= SUPPLIED ENTRIES =
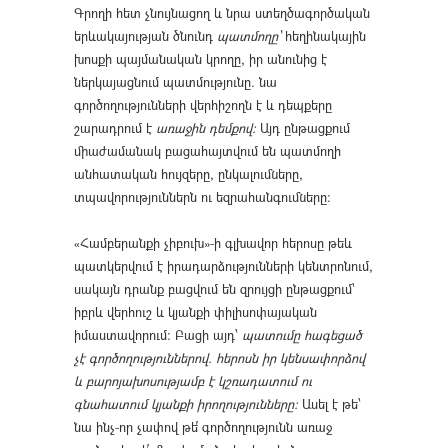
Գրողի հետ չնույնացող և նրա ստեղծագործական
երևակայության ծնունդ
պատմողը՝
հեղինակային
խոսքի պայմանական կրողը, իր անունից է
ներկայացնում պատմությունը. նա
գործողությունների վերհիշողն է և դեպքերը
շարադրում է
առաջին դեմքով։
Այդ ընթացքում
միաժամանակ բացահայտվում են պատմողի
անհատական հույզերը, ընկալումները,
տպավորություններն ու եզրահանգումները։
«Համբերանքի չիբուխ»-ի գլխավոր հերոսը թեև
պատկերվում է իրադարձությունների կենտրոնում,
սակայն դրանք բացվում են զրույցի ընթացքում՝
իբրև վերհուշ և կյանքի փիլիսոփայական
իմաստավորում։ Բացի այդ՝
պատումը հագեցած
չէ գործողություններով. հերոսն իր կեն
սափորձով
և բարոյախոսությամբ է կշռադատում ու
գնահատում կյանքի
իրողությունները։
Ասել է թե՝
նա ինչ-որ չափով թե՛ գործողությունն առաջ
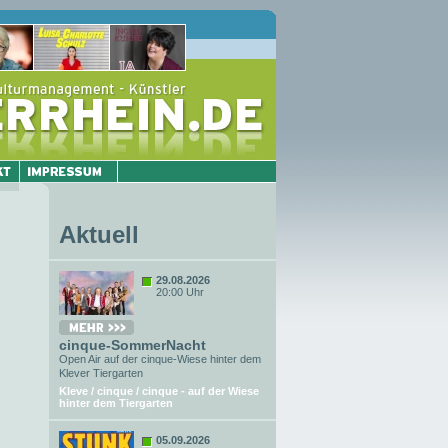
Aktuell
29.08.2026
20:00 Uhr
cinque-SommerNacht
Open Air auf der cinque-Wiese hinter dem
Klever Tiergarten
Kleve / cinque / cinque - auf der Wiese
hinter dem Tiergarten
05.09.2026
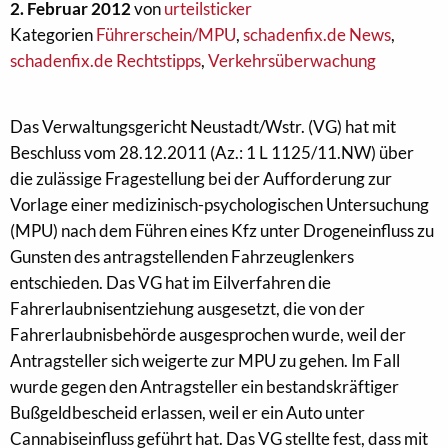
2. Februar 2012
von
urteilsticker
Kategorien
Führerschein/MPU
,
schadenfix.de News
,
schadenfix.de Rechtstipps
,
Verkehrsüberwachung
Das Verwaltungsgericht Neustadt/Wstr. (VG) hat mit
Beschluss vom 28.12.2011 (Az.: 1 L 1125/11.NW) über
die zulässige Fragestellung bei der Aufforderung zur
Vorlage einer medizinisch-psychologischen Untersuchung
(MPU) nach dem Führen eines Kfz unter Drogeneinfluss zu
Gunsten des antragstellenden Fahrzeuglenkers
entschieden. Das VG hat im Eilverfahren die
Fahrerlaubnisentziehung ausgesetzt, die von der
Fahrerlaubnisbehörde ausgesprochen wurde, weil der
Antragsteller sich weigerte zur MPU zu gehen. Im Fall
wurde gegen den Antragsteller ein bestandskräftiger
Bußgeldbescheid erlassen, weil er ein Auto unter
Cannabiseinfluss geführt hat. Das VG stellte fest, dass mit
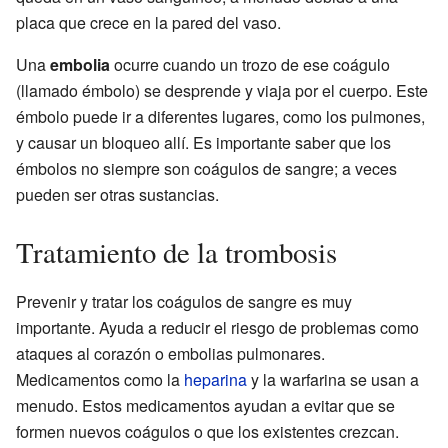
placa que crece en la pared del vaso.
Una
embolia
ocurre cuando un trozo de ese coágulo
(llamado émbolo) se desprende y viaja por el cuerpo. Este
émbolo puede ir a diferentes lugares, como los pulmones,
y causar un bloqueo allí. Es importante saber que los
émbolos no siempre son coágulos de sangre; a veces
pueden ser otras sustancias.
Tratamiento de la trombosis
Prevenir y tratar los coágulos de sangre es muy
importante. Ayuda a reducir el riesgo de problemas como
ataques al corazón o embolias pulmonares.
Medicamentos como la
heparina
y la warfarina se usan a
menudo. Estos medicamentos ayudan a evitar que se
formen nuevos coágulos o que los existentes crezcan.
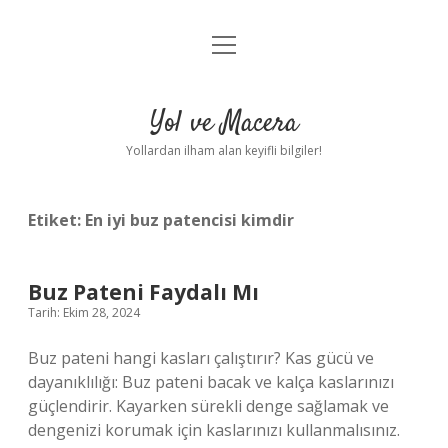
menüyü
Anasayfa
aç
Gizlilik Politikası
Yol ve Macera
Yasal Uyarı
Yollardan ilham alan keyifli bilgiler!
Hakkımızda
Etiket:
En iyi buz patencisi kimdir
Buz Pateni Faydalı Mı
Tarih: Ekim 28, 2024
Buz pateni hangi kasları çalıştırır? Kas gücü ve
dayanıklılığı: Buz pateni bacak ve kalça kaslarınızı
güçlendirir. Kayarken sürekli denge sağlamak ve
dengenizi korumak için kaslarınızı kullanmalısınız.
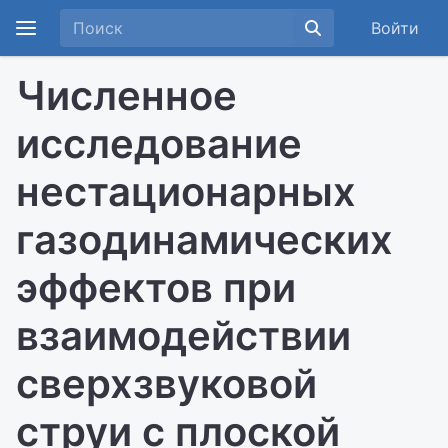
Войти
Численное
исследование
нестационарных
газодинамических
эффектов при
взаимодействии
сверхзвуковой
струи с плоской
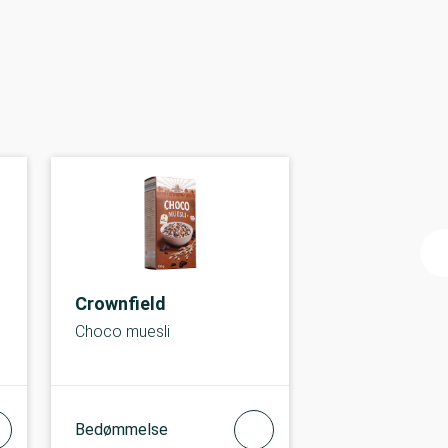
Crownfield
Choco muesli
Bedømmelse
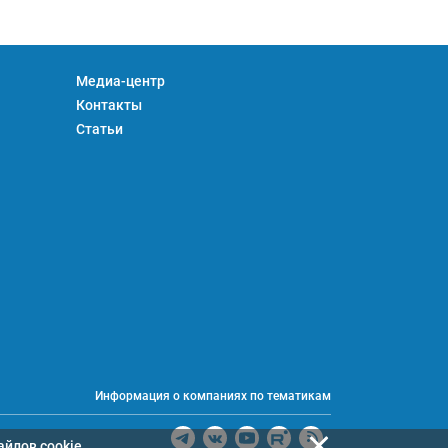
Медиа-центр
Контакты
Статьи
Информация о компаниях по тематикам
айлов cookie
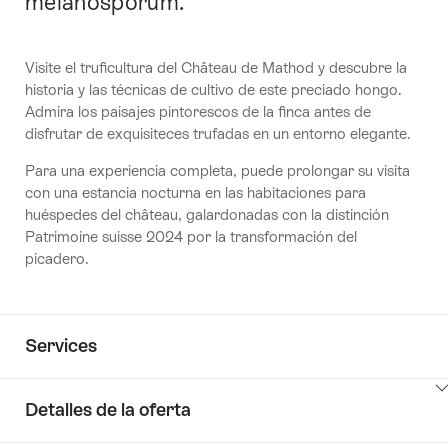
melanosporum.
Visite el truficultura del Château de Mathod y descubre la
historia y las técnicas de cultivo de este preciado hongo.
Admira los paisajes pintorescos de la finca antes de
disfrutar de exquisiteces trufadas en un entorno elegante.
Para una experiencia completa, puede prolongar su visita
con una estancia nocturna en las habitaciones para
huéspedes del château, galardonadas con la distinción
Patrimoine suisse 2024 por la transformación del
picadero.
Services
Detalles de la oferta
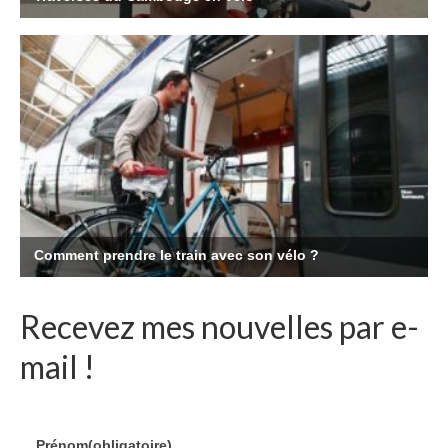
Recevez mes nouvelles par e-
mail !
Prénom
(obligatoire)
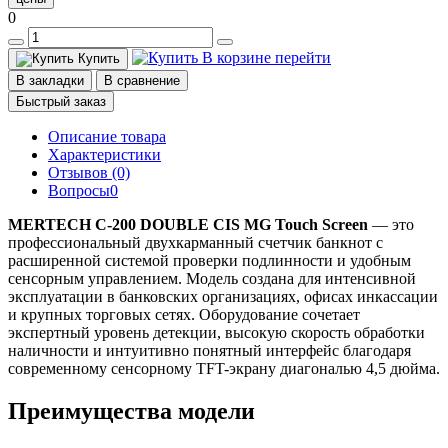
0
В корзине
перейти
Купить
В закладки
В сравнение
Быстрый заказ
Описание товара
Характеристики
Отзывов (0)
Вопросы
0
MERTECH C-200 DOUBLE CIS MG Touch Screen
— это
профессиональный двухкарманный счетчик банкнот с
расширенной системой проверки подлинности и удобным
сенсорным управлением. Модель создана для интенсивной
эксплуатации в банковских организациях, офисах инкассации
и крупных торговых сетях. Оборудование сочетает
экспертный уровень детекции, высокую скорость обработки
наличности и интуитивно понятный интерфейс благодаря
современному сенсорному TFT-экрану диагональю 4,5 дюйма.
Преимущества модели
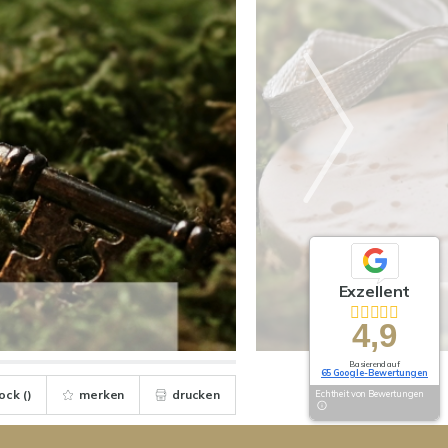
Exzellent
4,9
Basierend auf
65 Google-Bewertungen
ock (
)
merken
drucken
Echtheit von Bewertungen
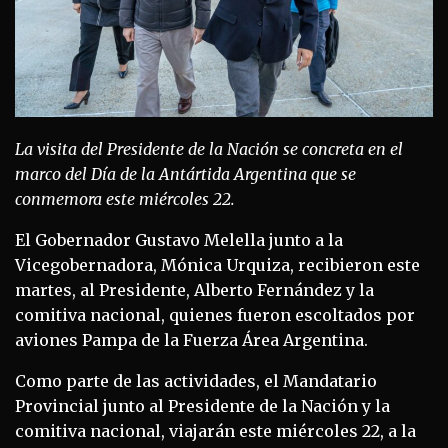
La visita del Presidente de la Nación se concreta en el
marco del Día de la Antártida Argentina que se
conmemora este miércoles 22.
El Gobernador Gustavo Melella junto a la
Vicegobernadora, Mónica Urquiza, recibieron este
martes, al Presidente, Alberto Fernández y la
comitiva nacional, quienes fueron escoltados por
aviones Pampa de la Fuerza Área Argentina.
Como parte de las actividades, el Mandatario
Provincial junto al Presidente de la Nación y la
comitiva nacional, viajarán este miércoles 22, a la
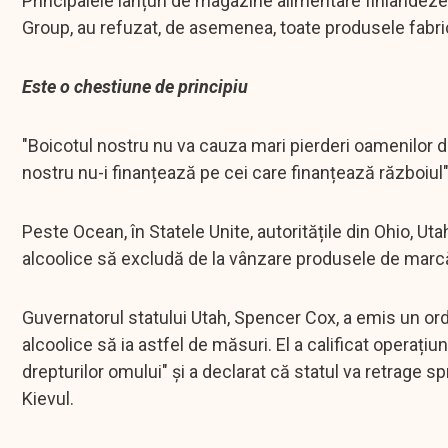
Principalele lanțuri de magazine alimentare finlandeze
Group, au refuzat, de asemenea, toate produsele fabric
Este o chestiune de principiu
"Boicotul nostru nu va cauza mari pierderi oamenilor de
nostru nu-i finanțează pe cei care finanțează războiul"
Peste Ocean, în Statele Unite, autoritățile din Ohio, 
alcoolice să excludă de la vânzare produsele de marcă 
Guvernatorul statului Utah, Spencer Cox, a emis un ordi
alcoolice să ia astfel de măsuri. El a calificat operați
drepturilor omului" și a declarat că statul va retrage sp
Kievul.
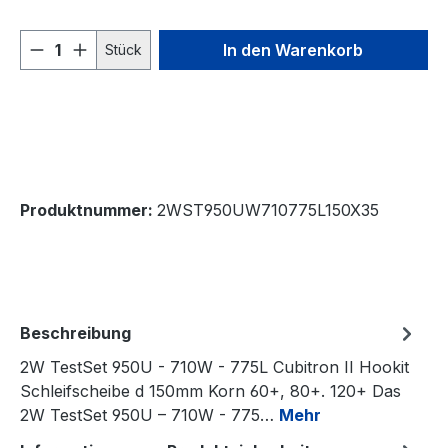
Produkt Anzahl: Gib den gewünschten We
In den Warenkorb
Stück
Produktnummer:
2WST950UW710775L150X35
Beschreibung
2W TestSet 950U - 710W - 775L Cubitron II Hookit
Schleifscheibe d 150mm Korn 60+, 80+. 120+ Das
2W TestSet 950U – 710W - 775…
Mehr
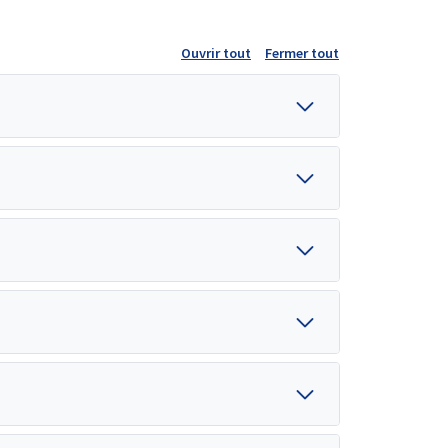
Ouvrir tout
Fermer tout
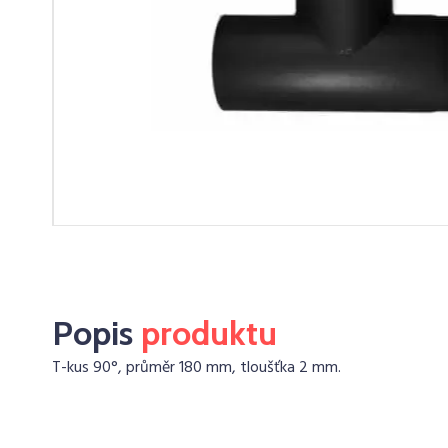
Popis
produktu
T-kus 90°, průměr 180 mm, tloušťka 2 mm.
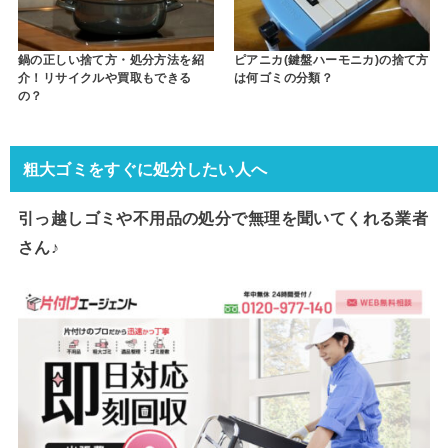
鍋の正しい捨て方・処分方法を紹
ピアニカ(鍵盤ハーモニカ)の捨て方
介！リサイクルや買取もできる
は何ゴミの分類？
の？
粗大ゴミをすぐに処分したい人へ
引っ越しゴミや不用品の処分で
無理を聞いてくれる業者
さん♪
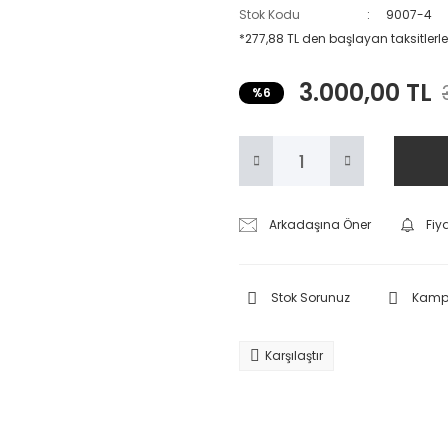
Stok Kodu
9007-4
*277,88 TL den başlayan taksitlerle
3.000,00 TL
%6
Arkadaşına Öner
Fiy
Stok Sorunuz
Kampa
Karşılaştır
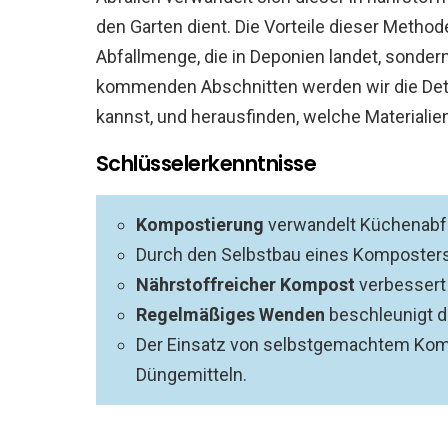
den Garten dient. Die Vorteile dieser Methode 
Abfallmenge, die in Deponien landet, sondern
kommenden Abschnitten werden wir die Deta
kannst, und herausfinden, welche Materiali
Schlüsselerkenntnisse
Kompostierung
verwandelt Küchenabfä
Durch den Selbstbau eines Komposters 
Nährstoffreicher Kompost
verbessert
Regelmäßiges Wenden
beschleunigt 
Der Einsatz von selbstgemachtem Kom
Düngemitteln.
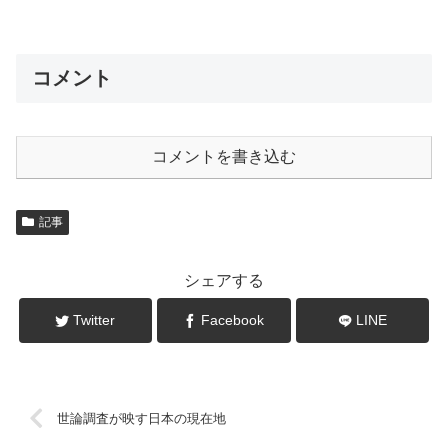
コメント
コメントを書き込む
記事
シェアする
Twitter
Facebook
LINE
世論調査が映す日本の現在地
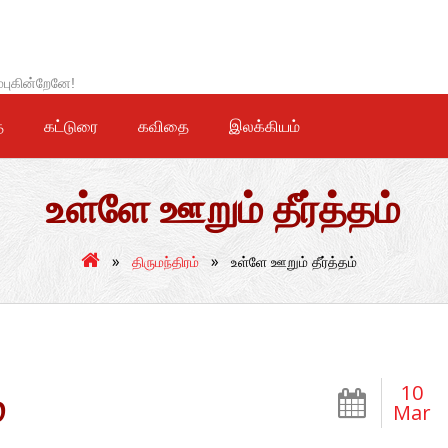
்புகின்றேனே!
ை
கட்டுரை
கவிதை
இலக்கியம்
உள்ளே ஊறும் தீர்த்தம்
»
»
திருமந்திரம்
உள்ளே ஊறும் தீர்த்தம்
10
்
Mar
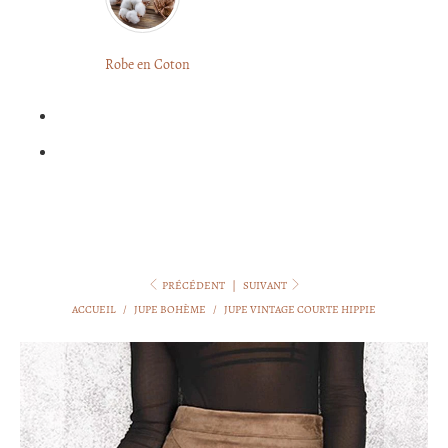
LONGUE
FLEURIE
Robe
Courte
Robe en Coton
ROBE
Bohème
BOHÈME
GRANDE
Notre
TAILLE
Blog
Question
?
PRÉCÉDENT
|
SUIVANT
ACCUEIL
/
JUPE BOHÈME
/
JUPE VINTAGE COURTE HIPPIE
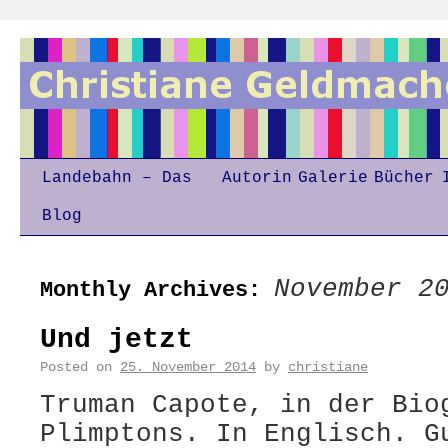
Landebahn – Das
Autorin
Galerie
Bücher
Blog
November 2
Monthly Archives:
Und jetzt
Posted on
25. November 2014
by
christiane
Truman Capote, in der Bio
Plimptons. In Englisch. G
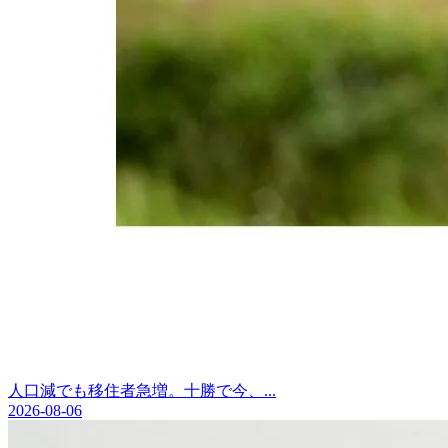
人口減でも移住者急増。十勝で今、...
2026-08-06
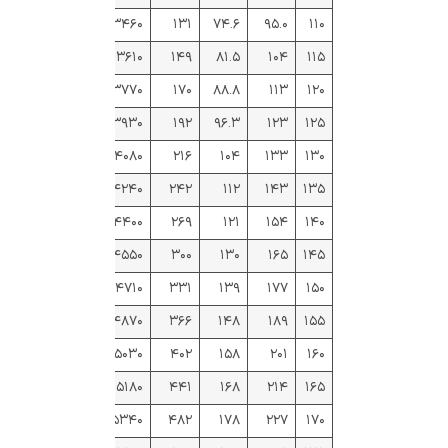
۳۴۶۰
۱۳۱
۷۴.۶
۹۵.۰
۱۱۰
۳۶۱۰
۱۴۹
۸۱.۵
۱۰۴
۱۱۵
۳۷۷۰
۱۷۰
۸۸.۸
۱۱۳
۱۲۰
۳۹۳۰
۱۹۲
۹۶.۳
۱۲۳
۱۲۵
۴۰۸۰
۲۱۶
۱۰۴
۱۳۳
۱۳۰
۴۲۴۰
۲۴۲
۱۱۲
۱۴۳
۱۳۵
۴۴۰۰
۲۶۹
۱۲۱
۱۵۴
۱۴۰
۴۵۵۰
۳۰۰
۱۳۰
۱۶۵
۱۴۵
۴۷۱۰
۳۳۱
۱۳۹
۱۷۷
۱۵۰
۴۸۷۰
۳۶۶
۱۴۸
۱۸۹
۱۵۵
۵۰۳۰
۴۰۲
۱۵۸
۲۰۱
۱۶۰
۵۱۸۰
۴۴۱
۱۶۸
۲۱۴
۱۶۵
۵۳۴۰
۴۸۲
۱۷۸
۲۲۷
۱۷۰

= PROBLEM TO SOLVE =
Each line from the one holding "Schlüsselerkenntnisse" through the end of the listing is to be output exactly, both ends included, with no other lines and the pictures left out.

= TASK OUTPUT =
Schlüsselerkenntnisse
Kompostierung
verwandelt Küchenabfä
Durch den Selbstbau eines Komposters 
Nährstoffreicher Kompost
verbessert
Regelmäßiges Wenden
beschleunigt 
Der Einsatz von selbstgemachtem Kom
Düngemitteln.
コメント
コメントを書き込む
記事
シェアする
Twitter
Facebook
LINE
世論調査が映す日本の現在地
்புகின்றேனே!
ை
கட்டுரை
கவிதை
இலக்கியம்
உள்ளே ஊறும் தீர்த்தம்
»
»
திருமந்திரம்
உள்ளே ஊறும் தீர்த்தம்
10
்
Mar
LONGUE
FLEURIE
Robe
Courte
Robe en Coton
ROBE
Bohème
BOHÈME
GRANDE
Notre
TAILLE
Blog
Question
?
PRÉCÉDENT
|
SUIVANT
ACCUEIL
/
JUPE BOHÈME
/
JUPE VINTAGE COURTE HIPPIE
Landebahn – Das
Autorin
Galerie
Bücher
Blog
November 2
Monthly Archives:
Und jetzt
Posted on
25. November 2014
by
christiane
Truman Capote, in der Bio
Plimptons. In Englisch. G
人口減でも移住者急増。十勝で今、...
2026-08-06
۳۴۶۰
۱۳۱
۷۴.۶
۹۵.۰
۱۱۰
۳۶۱۰
۱۴۹
۸۱.۵
۱۰۴
۱۱۵
۳۷۷۰
۱۷۰
۸۸.۸
۱۱۳
۱۲۰
۳۹۳۰
۱۹۲
۹۶.۳
۱۲۳
۱۲۵
۴۰۸۰
۲۱۶
۱۰۴
۱۳۳
۱۳۰
۴۲۴۰
۲۴۲
۱۱۲
۱۴۳
۱۳۵
۴۴۰۰
۲۶۹
۱۲۱
۱۵۴
۱۴۰
۴۵۵۰
۳۰۰
۱۳۰
۱۶۵
۱۴۵
۴۷۱۰
۳۳۱
۱۳۹
۱۷۷
۱۵۰
۴۸۷۰
۳۶۶
۱۴۸
۱۸۹
۱۵۵
۵۰۳۰
۴۰۲
۱۵۸
۲۰۱
۱۶۰
۵۱۸۰
۴۴۱
۱۶۸
۲۱۴
۱۶۵
۵۳۴۰
۴۸۲
۱۷۸
۲۲۷
۱۷۰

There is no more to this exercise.